The vast majority of microflora species identified were associated with Staphylococcus aureus and Streptococcus pyogenes, which allowed these patients to be classified as NF type II[4]. The typical approach to surgical treatment of this disease has become multiple rounds of debridement, which creates conditions not only for eliminating the infection but also for the effective use of the NPWT method. The use of vacuum-assisted dressings has made it possible to significantly reduce the time required to prepare wounds for surgical closure[3]. As a result, there was a change in treatment tactics. In the NPWT group, one-stage inpatient treatment was used, which made it possible to eliminate the infection and close the wounds. After this, the patient was sent for rehabilitation. In the control group, a three-stage treatment option had to be used. At the first inpatient stage, the infection was eliminated. In the second stage, outpatient, local treatment of the wound was carried out until it was ready for surgical closure. In the third stage, stationary, skin grafting was performed (Figure 3).

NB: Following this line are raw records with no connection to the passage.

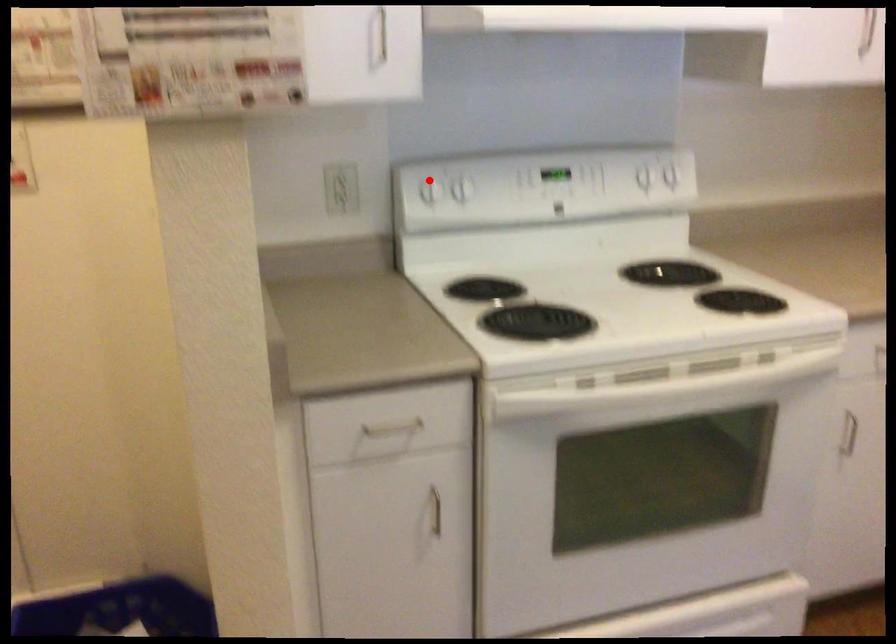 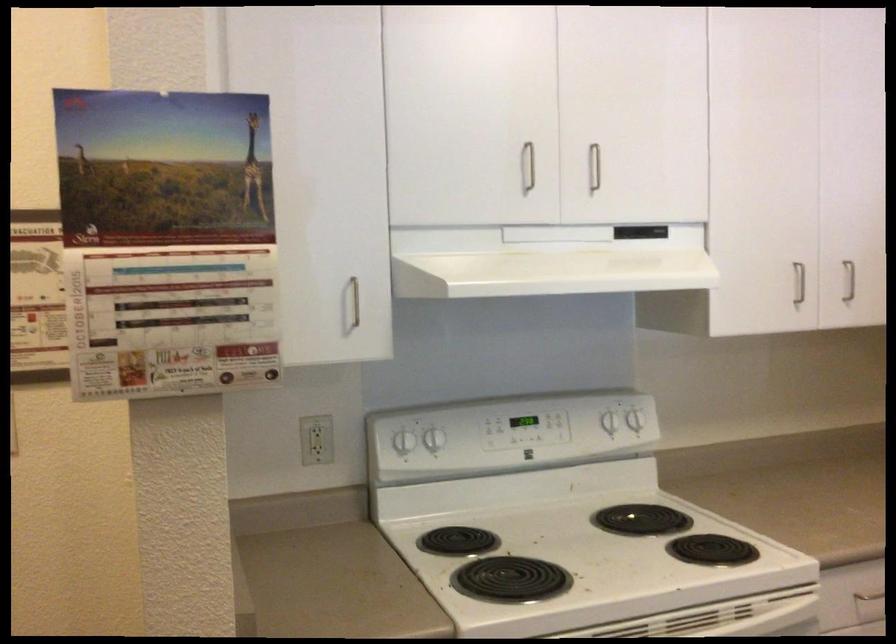 Locate, in the second image, the point that corresponds to the highlighted location in the first image.

(400, 433) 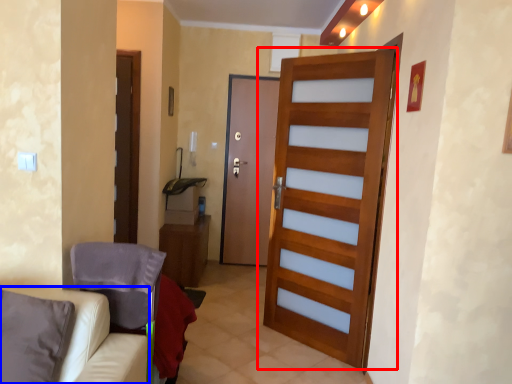 Question: Among these objects, which one is farthest to the camera, door (highlighted by a red box) or furniture (highlighted by a blue box)?

Choices:
 (A) door
 (B) furniture

Answer: (A) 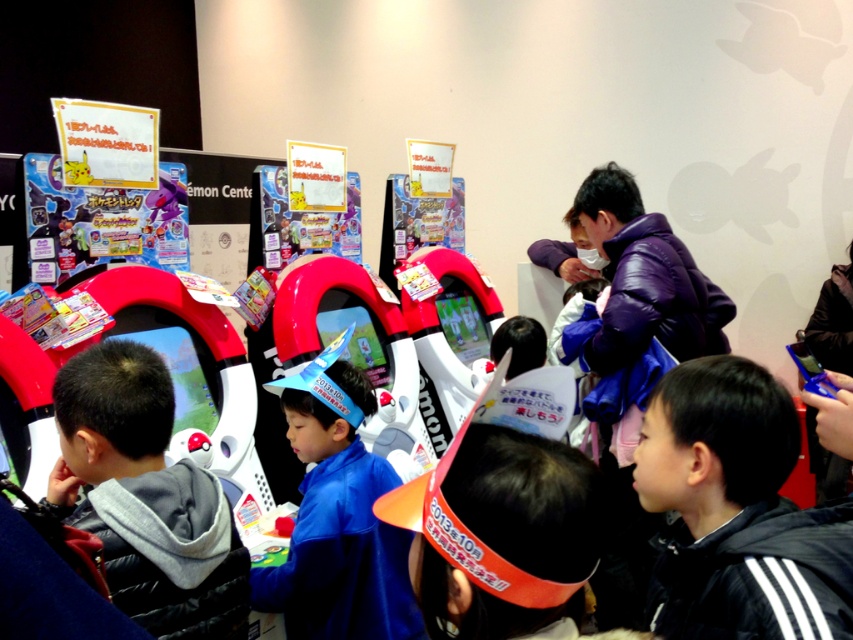 You are a photographer at the event and want to capture a photo of both the gray fleece jacket at left and the blue fabric hat at center in the same frame. The camera you have can only focus on objects within 17 inches of each other. Will both items be in focus?

The gray fleece jacket at left is 16.98 inches from the blue fabric hat at center, which is within the 17 inch focus range. Therefore, both items will be in focus.

You are organizing a photo shoot and need to ensure that the black fleece jacket at lower right and the blue fabric hat at center are visible in the frame. Given their sizes, which object might require you to adjust the camera angle to ensure it fits within the shot?

The black fleece jacket at lower right has a lesser width compared to the blue fabric hat at center, so the blue fabric hat at center might require adjusting the camera angle to ensure it fits within the shot since it is wider.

In addition to the difference in the timing of preparing wounds for plastic surgery, the difference in the range of surgical interventions also attracts attention. Early wound closure in the NPWT group allowed for more frequent use of local tissue, which provided better functional and cosmetic results. Delayed wound closure in the control group occurred against the background of a decrease in the plastic reserves of the surrounding skin and the scarring process[7]. The result has been an increase in the number of split skin grafts with poorer results (Figures 4-6). The use of NPWT had no effect on the level of hospital mortality, which complies with data from other researchers[14].
NF of the upper extremities is a serious disease, for which timely and complete debridement is important. NPWT is an effective method for the local treatment of postnecrectomy wounds and can significantly reduce the duration of their preparation for surgical closure. Reaching a better cosmetic result is extremely important for the aesthetic appearance of the upper limb.